The bill creates a modestly scaled, federally funded grant program to supply no-cost, evidence-based training and caregiver supports—improving outcomes for some families (especially in underserved areas) but reaching relatively few households, with administrative constraints, eligibility requirements that may exclude smaller providers, and modest new federal spending.
Parents and family caregivers of children with autism or developmental disabilities gain no-cost, evidence-based training to improve children's communication, social engagement, and daily living skills.
Caregivers receive coping and self-care strategies that can reduce caregiver stress and improve family well-being.

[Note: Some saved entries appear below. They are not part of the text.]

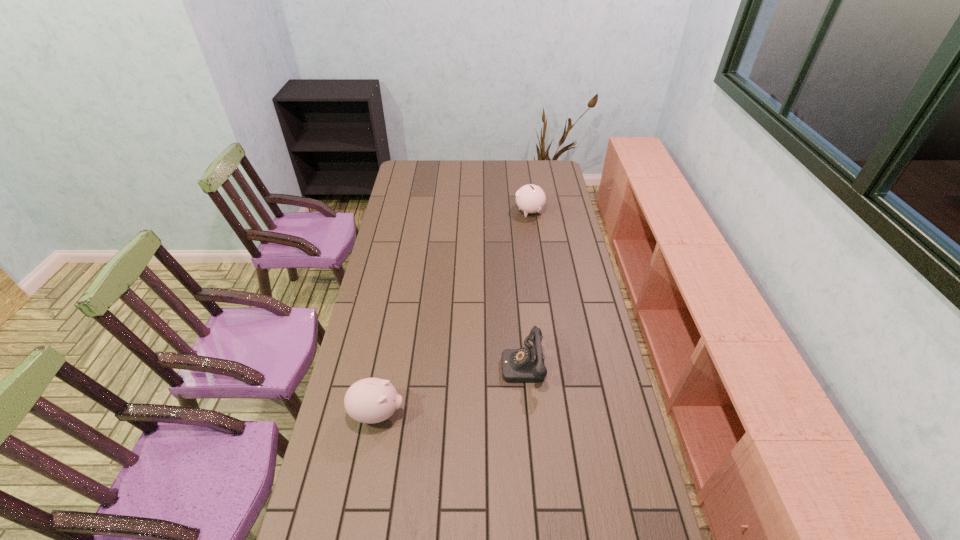 Find the location of a particular element. The height and width of the screenshot is (540, 960). vacant area that lies between the right piggy bank and the nearest object is located at coordinates (453, 313).

The width and height of the screenshot is (960, 540). I want to click on free space between the left piggy bank and the second farthest object, so click(450, 389).

Where is `free space between the second farthest object and the nearest object`? This screenshot has height=540, width=960. free space between the second farthest object and the nearest object is located at coordinates (450, 389).

This screenshot has width=960, height=540. What are the coordinates of `free point between the right piggy bank and the second nearest object` in the screenshot? It's located at (526, 288).

At what (x,y) coordinates should I click in order to perform the action: click on free space between the farther piggy bank and the second farthest object. Please return your answer as a coordinate pair (x, y). The height and width of the screenshot is (540, 960). Looking at the image, I should click on (526, 288).

Where is `unoccupied area between the telephone and the farther piggy bank`? This screenshot has height=540, width=960. unoccupied area between the telephone and the farther piggy bank is located at coordinates (526, 288).

Where is `object that can be found as the closest to the second nearest object`? The width and height of the screenshot is (960, 540). object that can be found as the closest to the second nearest object is located at coordinates (371, 400).

Identify which object is the second nearest to the farthest object. Please provide its 2D coordinates. Your answer should be formatted as a tuple, i.e. [(x, y)], where the tuple contains the x and y coordinates of a point satisfying the conditions above.

[(371, 400)]

This screenshot has height=540, width=960. Find the location of `free space that satisfies the following two spatial constraints: 1. on the front side of the farthest object; 2. at the snout of the leftmost object`. free space that satisfies the following two spatial constraints: 1. on the front side of the farthest object; 2. at the snout of the leftmost object is located at coordinates (558, 413).

At what (x,y) coordinates should I click in order to perform the action: click on vacant space that satisfies the following two spatial constraints: 1. on the front side of the farthest object; 2. at the snout of the leftmost object. Please return your answer as a coordinate pair (x, y). The width and height of the screenshot is (960, 540). Looking at the image, I should click on (558, 413).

Access to services is expanded in underserved and medically underserved communities by prioritizing culturally and linguistically appropriate programs.
Program scale is modest relative to national need—funding of 25 grants across at least 15 states may leave many families without access to funded training.

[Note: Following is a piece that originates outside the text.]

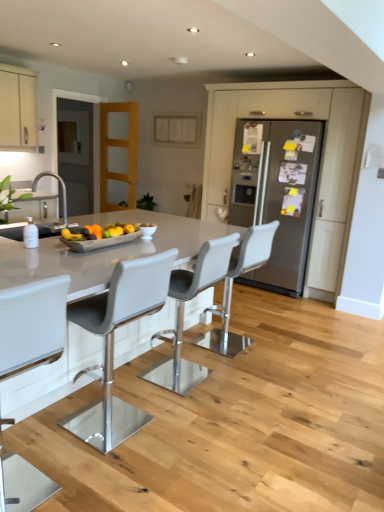 What are the coordinates of `vacant area to the right of white leather bar stool at center, the first chair viewed from the back` in the screenshot? It's located at (279, 348).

Smaller and newer local providers may be excluded because applicants must demonstrate three years' experience and grants are competitive, limiting local access and provider diversity.
Administrative and reporting requirements (annual evaluations, stakeholder committees, coordination plans) increase burden on applicants and grantees and could divert resources from direct service delivery.
Based on analysis of 2 sections of legislative text.
Authorizes HRSA to award grants for no-cost, evidence-based caregiver skills training for family caregivers of children with autism or developmental disabilities, with coordination and equity requirements.
Introduced June 23, 2025 by Dave Min · Last progress June 23, 2025
Authorizes the HHS Secretary, through HRSA, to create a Caregiver Skills Training Pilot Program that awards grants to eligible entities to deliver no-cost, evidence-based training to family caregivers of children with autism spectrum disorder or other developmental disabilities or delays. The program aims to improve child and caregiver well-being, teach intervention strategies that increase inclusion in family and community life, and require local stakeholder committees and coordination with Medicaid, schools, early intervention programs, Head Start, payors, and state insurance departments. Applicants must describe experience, proposed activities, plans for coordination and sustainability, and how training will be culturally and linguistically appropriate; the law requires at least 25 grants across at least 15 states with each grant being at least $500,000 over a five-year period, and restricts grant funds to no-cost training and maintaining stakeholder committees.